We all naturally look forward to the day when we can return to a safer, more traditional working environment. There are still many unknowns about the timing of any return to “normal”, but one thing that I think we all know is that the changes that have been embraced at work, will lead to a collective step forward in terms of working practices, especially in the use of technology and how it impacts policy, processes, day to day working, and our relationship with clients.
In the past, for instance, how many firms would have relied on e-mail or phone calls when their teams were split through work demands, with some in the office, others out at meetings, and a further group travelling abroad? Will they still do so in future, or will they turn to Microsoft Teams or a similar, robust, secure cloud based platform, in which to communicate face to face while on the road, allowing all team members to contribute and work collaboratively in the same space, in real time? Similarly, digitalising the way in which we identify, and authenticate, clients has long been a focus of the FinTech community, and the industry is now using a series of simple, elegant, regulator-approved solutions, which is sure to simplify the process for both compliance, and clients, and pave the way for further innovation in this area in the future. Lastly, just as radar, despite being discovered at the end of the 19th Century, only came into widespread use after demonstrating its value during the Second World War, will electronic signatures now become embedded in our operating practices, as a secure, efficient, and sustainable way to transact?

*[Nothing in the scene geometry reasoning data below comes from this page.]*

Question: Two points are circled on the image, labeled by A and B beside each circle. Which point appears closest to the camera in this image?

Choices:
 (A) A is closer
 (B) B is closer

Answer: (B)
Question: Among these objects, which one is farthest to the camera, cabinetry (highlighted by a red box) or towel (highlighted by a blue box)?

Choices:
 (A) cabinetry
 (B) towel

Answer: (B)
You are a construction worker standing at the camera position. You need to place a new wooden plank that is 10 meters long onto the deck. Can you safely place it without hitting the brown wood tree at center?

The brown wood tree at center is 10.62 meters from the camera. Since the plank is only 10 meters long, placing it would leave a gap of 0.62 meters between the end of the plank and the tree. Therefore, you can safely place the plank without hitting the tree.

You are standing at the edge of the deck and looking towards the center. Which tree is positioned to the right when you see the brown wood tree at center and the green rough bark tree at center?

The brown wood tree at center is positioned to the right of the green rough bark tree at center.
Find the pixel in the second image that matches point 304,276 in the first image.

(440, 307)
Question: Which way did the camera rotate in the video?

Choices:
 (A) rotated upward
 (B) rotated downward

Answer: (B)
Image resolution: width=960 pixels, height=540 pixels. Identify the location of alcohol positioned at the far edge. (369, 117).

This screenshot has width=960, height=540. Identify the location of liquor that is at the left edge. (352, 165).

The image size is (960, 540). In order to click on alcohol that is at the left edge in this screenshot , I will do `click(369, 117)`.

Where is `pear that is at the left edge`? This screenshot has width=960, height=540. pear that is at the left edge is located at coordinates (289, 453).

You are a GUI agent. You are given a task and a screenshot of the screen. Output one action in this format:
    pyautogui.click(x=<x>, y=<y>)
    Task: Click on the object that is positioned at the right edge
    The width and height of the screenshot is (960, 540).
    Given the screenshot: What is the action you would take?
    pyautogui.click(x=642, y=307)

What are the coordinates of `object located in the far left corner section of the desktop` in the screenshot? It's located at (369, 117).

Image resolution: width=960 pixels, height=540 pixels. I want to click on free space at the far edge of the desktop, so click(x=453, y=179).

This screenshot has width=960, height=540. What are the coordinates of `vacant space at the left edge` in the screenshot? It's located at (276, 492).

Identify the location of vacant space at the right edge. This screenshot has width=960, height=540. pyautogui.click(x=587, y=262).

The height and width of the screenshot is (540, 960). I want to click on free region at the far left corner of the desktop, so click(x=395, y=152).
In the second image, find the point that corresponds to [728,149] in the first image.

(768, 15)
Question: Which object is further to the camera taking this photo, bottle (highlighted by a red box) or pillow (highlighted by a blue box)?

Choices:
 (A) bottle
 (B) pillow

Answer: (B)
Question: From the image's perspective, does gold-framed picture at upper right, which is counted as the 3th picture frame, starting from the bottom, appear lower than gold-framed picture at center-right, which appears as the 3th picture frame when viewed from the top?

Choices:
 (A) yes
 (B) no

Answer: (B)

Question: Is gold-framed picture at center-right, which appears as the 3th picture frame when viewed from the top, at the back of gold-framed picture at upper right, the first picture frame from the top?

The best equipped financial services firms will have gone further and will have been able to draw on earlier investment in innovative IT solutions to enhance the way they operate during these exceptional times. It is expected that many of these solutions will continue to be used going forward, because they represent a more personal, more efficient, or otherwise better way to do things. It begs the question, therefore, as to whether these solutions were always necessary, in the pursuit of improved performance and client service, but not identified as such until now. By the same token, embedding innovation at the heart of business strategy, and aligning technology with strategic business goals, should now be considered a necessity for most firms in order to remain on the front foot in the new, old world.